When we took in refugees from the Serbia-Kosovo war in 1998, then Premier Jim Bacon told the refugees they were in a safe haven and could stay as long as they like.

Actually he had no authority to promise them asylum but the point is, to these poor people Tasmania was the promised land.

I am not suggesting we profit off the tragedies in Sydney, but the fact is we are still an undiscovered paradise.

Our migration share is about 3.7 per cent of all entries but South Australia and Western Australia are almost 10 per cent.

Over the past decade less than 50,000 overseas migrants have settled in Tasmania, while more than 50 per cent of all migrants have settled in greater Sydney and Melbourne.

You might argue that the big capitals have the capacity for large intakes, but that's not the point.

There's nothing wrong with an orderly migration policy, unlike the shambles federally, but we can take thousands more.

An average of 5000 a year is not going to soup up our economy.

The state government has a population plan to hit 650,000 by 2050.

They're dreaming.

Oh yes we have wilderness and lots of space and no crowding and we're always friendly while prices are reasonable and houses aren't too costly, but these attributes miss the mark.

In this dangerous day and age, with major conflicts threatening in Europe, Asia and the Middle East and violence gripping many parts of Australia, there's a safe house, called Tasmania.
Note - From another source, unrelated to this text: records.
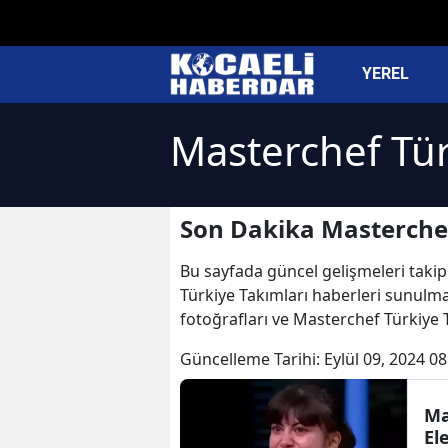
YEREL
Masterchef Tür
Son Dakika Masterchef
Bu sayfada güncel gelişmeleri takip 
Türkiye Takımları haberleri sunulmak
fotoğrafları ve Masterchef Türkiye 
Güncelleme Tarihi:
Eylül 09, 2024 08
Ma
El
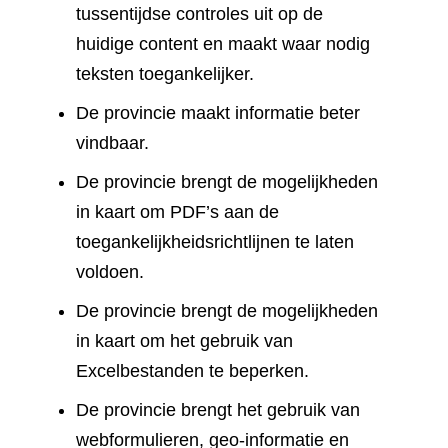
tussentijdse controles uit op de
huidige content en maakt waar nodig
teksten toegankelijker.
De provincie maakt informatie beter
vindbaar.
De provincie brengt de mogelijkheden
in kaart om PDF’s aan de
toegankelijkheidsrichtlijnen te laten
voldoen.
De provincie brengt de mogelijkheden
in kaart om het gebruik van
Excelbestanden te beperken.
De provincie brengt het gebruik van
webformulieren, geo-informatie en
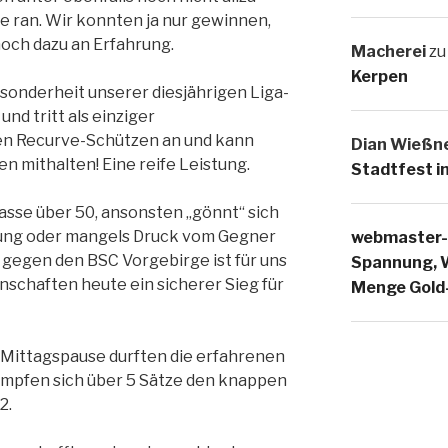
e ran. Wir konnten ja nur gewinnen,
och dazu an Erfahrung.
Macherei
z
Kerpen
sonderheit unserer diesjährigen Liga-
und tritt als einziger
en Recurve-Schützen an und kann
Dian Wießn
n mithalten! Eine reife Leistung.
Stadtfest i
asse über 50, ansonsten „gönnt“ sich
rung oder mangels Druck vom Gegner
webmaster-
l gegen den BSC Vorgebirge ist für uns
Spannung, W
nschaften heute ein sicherer Sieg für
Menge Gol
er Mittagspause durften die erfahrenen
ämpfen sich über 5 Sätze den knappen
2.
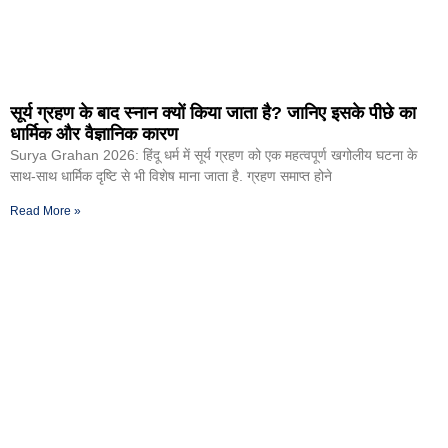
सूर्य ग्रहण के बाद स्नान क्यों किया जाता है? जानिए इसके पीछे का
धार्मिक और वैज्ञानिक कारण
Surya Grahan 2026: हिंदू धर्म में सूर्य ग्रहण को एक महत्वपूर्ण खगोलीय घटना के
साथ-साथ धार्मिक दृष्टि से भी विशेष माना जाता है. ग्रहण समाप्त होने
Read More »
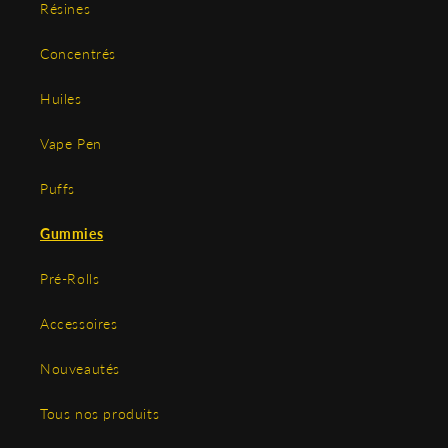
Résines
Concentrés
Huiles
Vape Pen
Puffs
Gummies
Pré-Rolls
Accessoires
Nouveautés
Tous nos produits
I hear so many times from parents living or moving overseas to chase lucrative jobs, that once the kids reach high school the family is moving back because places like America and parts of Europe have high crime rates and terrorism.

Every country and province can boast spectacular scenery and fabulous cities, and you don't mind a visit as long as you don't have to live there.

Our tourism brochures and online information about Tasmania should be drenched in variations of the word safe.

I promise it will resonate.

I once spent New Year's Eve in the Champs Elysees, that great dual carriageway avenue in Paris running down from the Arch De Triumph and the place was shoulder-to-shoulder crowded as you would expect.

Every now and then someone would set off a large firecracker and the heaving mass of revellers would surge in alarm, and you had to brace in order to avoid the catastrophe of falling over, because it was possible you would never get up.

It was scary and we didn't stay for the midnight hour.

What was really unnerving was the bus loads of riot police in full riot kit, waiting in the nearby back streets in case they were needed.

On our way back to the hotel we heard gun shots.

Yes I know it can get rowdy here on New Year's Eve but not like the riot police in Paris, or the riot police who had to attend the church in Western Sydney last week after more stabbings.

I suppose if we hooked up to the migrant levels of other states we would eventually become less of a safe haven, but it would take years to get to that level.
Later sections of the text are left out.